Negli anni Ottanta e Novanta, Ugo La Pietra ha realizzato spettacolari mostre ad Abitare il Tempo di Verona, fiera nata per dare lustro al mobile in stile che in quegli anni rappresentava il 70% del fatturato del settore legno-arredo. Con le sue mostre, architetti e designer sono venuti a contatto con gli artigiani depositari della cultura del fare, fruendo di una qualità manifatturiera che si era abbandonata.

“Quell’innesto tra cultura progettuale e cultura del fare non è più possibile oggi perché le aziende artigiane sono quasi tutte scomparse. E se manca chi può fare la cose, un vero e proprio movimento non può crearsi. Oggi i designer devono sopperire al clamoroso buco che noi stessi abbiamo creato. È colpa anche, e soprattutto, delle istituzioni che non sono state in grado di promuovere e proteggere l’artigianato.

Le nuove generazioni, però, possono fare leva sul nostro dna, ovvero il fare arrangiandosi nelle condizioni più difficili, e progettare in ciò che io e Enzo Biffi Gentili abbiamo definito come ‘artigianato metropolitano’, una modalità del fare che si avvale di strategie nuove, non solo nelle tecnologie come le stampanti 3D, ma anche in materiali che nessuno pensava di utilizzare.

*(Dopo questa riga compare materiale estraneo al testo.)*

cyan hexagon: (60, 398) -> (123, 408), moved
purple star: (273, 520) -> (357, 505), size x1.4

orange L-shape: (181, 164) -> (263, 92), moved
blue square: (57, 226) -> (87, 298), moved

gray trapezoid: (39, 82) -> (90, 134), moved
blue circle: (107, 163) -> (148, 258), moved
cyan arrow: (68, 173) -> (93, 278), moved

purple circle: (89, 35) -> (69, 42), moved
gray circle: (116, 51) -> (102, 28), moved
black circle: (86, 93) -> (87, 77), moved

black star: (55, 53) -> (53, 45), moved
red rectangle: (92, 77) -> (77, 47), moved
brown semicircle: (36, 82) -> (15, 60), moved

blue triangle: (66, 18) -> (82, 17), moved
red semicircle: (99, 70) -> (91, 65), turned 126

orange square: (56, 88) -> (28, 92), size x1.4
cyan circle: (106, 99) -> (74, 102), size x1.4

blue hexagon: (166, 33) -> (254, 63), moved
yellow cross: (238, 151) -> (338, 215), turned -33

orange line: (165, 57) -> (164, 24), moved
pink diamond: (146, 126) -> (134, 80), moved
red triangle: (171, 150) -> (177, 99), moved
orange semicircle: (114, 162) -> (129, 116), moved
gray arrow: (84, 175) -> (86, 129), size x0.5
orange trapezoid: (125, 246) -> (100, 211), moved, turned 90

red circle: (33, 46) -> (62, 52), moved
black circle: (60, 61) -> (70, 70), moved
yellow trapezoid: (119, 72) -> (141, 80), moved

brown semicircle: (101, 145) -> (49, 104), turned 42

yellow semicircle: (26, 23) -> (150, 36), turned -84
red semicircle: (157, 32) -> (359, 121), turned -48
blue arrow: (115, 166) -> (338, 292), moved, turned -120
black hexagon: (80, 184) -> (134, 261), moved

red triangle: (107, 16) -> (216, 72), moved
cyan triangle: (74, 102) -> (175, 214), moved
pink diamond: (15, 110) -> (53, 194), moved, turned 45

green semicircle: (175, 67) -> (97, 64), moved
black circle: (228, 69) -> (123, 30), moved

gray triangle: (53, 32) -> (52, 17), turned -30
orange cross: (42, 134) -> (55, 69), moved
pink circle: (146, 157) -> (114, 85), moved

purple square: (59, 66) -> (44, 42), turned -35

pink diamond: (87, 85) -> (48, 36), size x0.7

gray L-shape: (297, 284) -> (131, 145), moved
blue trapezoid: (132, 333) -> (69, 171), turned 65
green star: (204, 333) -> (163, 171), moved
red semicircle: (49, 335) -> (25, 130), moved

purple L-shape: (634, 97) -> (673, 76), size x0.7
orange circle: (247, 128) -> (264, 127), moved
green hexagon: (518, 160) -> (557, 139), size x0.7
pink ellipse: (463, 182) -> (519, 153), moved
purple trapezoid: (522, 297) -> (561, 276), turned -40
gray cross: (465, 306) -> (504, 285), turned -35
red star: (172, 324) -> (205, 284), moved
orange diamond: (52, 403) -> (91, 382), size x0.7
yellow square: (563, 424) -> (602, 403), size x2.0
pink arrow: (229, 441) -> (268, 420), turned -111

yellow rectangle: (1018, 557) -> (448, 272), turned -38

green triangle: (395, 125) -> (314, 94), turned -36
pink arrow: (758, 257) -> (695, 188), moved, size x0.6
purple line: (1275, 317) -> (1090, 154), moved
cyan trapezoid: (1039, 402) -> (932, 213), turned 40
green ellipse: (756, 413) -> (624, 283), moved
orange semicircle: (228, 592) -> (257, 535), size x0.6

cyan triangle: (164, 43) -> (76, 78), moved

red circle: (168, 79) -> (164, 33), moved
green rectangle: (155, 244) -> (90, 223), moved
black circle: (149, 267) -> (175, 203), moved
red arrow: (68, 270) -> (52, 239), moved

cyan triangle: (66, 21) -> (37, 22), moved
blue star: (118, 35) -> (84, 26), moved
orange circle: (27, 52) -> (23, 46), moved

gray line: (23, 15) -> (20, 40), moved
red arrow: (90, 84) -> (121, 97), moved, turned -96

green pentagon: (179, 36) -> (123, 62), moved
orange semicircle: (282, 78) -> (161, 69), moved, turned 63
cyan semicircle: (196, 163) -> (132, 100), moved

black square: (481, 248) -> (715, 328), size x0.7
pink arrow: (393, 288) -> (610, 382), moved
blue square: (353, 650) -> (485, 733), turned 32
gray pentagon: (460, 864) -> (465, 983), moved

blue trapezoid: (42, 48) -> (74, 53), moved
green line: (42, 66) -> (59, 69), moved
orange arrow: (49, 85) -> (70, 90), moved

Il caposcuola è Gaetano Pesce che ha sperimentato nell’unicità del silicone. La diversità sarà il valore su cui puntare. Tuttavia il designer deve essere in grado di un atto creativo complesso che affronta in modo sistemico il progetto, la produzione, la comunicazione e la vendita. Altrimenti si tratterà di operazioni isolate destinate ad esaurirsi”.

Ugo La Pietra, dunque, non ritiene che quest’attenzione del design verso il fare artigianale sia un movimento o un ritorno al genius loci: “Alla globalizzazione fa da contraltare la diversità; come alla virtualità equivale la naturalità. Sono opposizioni della dimensione schizzoide in cui vive la nostra società. Tuttavia la ricerca nella territorialità è una strada progettuale, purché penetri nel territorio come una sonda e cerchi di capire come sfruttarne le risorse ambientali e culturali.

Di questo si occupa il design territoriale, che identifica, con la metodologia di un antropologo, la stratificazione di esperienze e conoscenze che rende un luogo unico e riconoscibile. Gli elementi comuni sono talvolta difficili da scoprire perché le risorse non sono solo materiche, pertanto in questo senso numerosi progetti sono atti molto superficiali. Con la legge Ronchey, che ha consentito la vendita di oggetti negli shop dei musei, ho pensato che il merchandising museale potesse diventare una risorsa di business. E nel resto del mondo è così: il Metropolitan di New York ha addirittura un laboratorio interno che realizza gli oggetti.

Questi prodotti, così come i souvenir, possono valorizzare e trasformare il saper fare alzandone il livello e promuovendone il radicamento al territorio. Si pensi a quanti eventi culturali e turistici ci sono in ogni regione d’Italia per i quali si può progettare qualcosa. A Montelupo Fiorentino, area famosa per la ceramica, il Comune ha chiesto a otto artisti, me compreso, di realizzare sei sculture urbane permanenti con artigiani locali. È una valorizzazione del genius loci perché l’idea dell’artista si unisce alla territorialità, intesa come risorse del territorio, parlando dell’eccellenza della città, che in questo caso è la ceramica”.